Work request
Transcribe every entry precisely, omitting nothing.

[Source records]
▼

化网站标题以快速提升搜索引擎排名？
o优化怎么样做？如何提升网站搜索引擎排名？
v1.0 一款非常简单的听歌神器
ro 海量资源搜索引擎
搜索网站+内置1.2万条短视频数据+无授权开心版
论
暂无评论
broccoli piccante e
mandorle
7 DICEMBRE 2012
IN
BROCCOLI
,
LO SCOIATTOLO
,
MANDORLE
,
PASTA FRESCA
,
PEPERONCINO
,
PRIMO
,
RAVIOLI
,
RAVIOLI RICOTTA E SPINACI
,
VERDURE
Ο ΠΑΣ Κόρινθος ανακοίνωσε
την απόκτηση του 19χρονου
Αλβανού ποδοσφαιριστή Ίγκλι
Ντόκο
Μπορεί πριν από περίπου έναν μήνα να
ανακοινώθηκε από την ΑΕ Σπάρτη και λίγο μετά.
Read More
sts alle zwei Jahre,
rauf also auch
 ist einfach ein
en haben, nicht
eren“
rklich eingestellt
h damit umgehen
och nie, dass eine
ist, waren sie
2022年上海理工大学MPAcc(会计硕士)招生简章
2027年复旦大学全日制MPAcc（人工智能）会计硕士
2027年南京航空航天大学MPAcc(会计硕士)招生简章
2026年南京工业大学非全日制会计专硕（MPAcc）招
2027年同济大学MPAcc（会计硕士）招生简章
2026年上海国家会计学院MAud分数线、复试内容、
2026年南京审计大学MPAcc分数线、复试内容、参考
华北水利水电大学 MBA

▲

Answer for this exercise
化网站标题以快速提升搜索引擎排名？
o优化怎么样做？如何提升网站搜索引擎排名？
v1.0 一款非常简单的听歌神器
ro 海量资源搜索引擎
搜索网站+内置1.2万条短视频数据+无授权开心版
论
暂无评论
broccoli piccante e
mandorle
7 DICEMBRE 2012
IN
BROCCOLI
,
LO SCOIATTOLO
,
MANDORLE
,
PASTA FRESCA
,
PEPERONCINO
,
PRIMO
,
RAVIOLI
,
RAVIOLI RICOTTA E SPINACI
,
VERDURE
Ο ΠΑΣ Κόρινθος ανακοίνωσε
την απόκτηση του 19χρονου
Αλβανού ποδοσφαιριστή Ίγκλι
Ντόκο
Μπορεί πριν από περίπου έναν μήνα να
ανακοινώθηκε από την ΑΕ Σπάρτη και λίγο μετά.
Read More
sts alle zwei Jahre,
rauf also auch
 ist einfach ein
en haben, nicht
eren“
rklich eingestellt
h damit umgehen
och nie, dass eine
ist, waren sie
2022年上海理工大学MPAcc(会计硕士)招生简章
2027年复旦大学全日制MPAcc（人工智能）会计硕士
2027年南京航空航天大学MPAcc(会计硕士)招生简章
2026年南京工业大学非全日制会计专硕（MPAcc）招
2027年同济大学MPAcc（会计硕士）招生简章
2026年上海国家会计学院MAud分数线、复试内容、
2026年南京审计大学MPAcc分数线、复试内容、参考
华北水利水电大学 MBA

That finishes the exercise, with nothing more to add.